Richelieu's and Mazarin's methods were the opposite of each other. One was direct, the other tortuous and indirect. In true Italian fashion Mazarin overcame by seeming to yield; and what he said was the thing he did not mean. Intrigue and bribery were his implements and weapons.
The situation awoke distrust. It was a time to recover lost privileges, and to struggle out of the chains riveted by Richelieu. A civil war known as the Fronde was the result.
As all classes had grievances, all were represented in this general undoing of the last minister's great work. But as no two classes desired the same thing, the miserable war, without genius and without system, miserably failed. The royal cause triumphed; and Richelieu's political structure was not even shaken. Mazarin stood inflexibly by the work of his great predecessor. Turenne and Condé were the military heroes of this, as well as of the subsequent foreign wars, resulting in the acquisition of Alsace (1648) and other great territorial expansion.
When Cardinal Mazarin died in 1661, the young king was asked to whom the ministers should bring their portfolios. To which came the unexpected reply, "To me."
CHAPTER XIII.
The wily Italian was gone, and Louis XIV. settled himself upon the throne which Richelieu had rendered so exalted and immovable.
Cardinal Mazarin had said of the young Louis that "there was enough in him to make four kings, and one honest man." His greatness consisted more in amplitude than in kind. Nature made him in prodigal mood. He was an average man of colossal proportions. His ability, courage, dignity, industry, greed for power and possessions, were all on a magnificent scale, and so were his vanity, his loves, his cruelties, his pleasures, his triumphs, and his disappointments.

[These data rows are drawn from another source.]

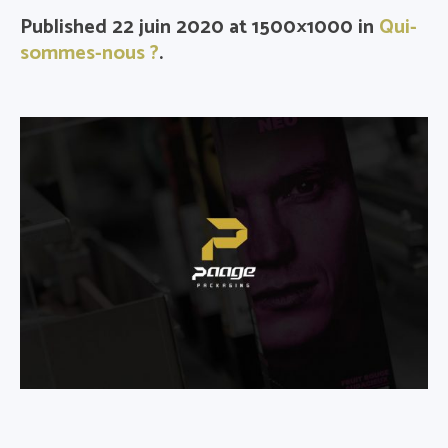
Published
22 juin 2020
at 1500×1000 in
Qui-
sommes-nous ?
.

No king more wickedly oppressed France, and none made her more glorious. He made her feared abroad and magnificent at home, but he desolated her, and drained her resources with ambitious wars. He crowned her with imperishable laurels in literature, art, and every manifestation of genius, but he signed the Revocation of the Edict of Nantes, and drove out of his kingdom 500,000 of the best of his subjects.
The marriage of the Dauphin with the Infanta of Spain had occurred before he attained his majority. It was planned by Mazarin, and was a part of the policy left as a fatal bequest to Louis XIV. by that minister.